Sono a rischio anche i nostri smartphone?

“Per chi si chiede se anche i nostri telefoni cellulari possano essere fatti esplodere da remoto, è improbabile che ciò avvenga anche perché la batteria al litio di uno smartphone può sì prendere fuoco, ma non con una esplosione come quella mostrata nei video dei cercapersone di Hezbollah”, mette in guardia Dal Checco.

“Questo non esclude che, da remoto, le batterie degli smartphone si possano teoricamente fare riscaldare al punto da mandarle in corto circuito, non pare però possibile che si generi un’esplosione, soprattutto perché esistono meccanismi di protezione delle pile al litio che regolano la carica/scarica ma non possono ragionevolmente causarne un corto circuito”.

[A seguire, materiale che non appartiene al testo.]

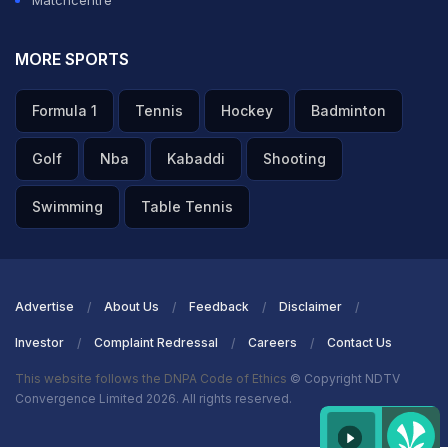
MORE SPORTS
Formula 1
Tennis
Hockey
Badminton
Golf
Nba
Kabaddi
Shooting
Swimming
Table Tennis
Advertise
About Us
Feedback
Disclaimer
Investor
Complaint Redressal
Careers
Contact Us
This website follows the DNPA Code of Ethics
© Copyright NDTV
Convergence Limited 2026. All rights reserved.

Chiaramente, “i dispositivi dotati di batterie al litio presentano comunque potenziali rischi ma soltanto quando superano una certa potenza, non a caso vi sono regole ferree che impediscono di portare con sé nella cabina degli aerei power bank oltre una certa dimensione e vietano di portare in aereo oggetti (per esempio monopattini elettrici, ebike, segway eccetera) con batterie al litio di potenza maggiore di quella degli smartphone o dei power bank”, conclude Dal Checco.

Al di là delle ipotesi, tutte affascinanti e plausibili, in atytesa delle conferme ufficiali, questo attacco hacker è destinato a ridefinire le frontiere della cyber war, dimostrando quanto la tecnologia possa trasformarsi in un’arma sempre più centrale dei conflitti che si combattono su scala globale.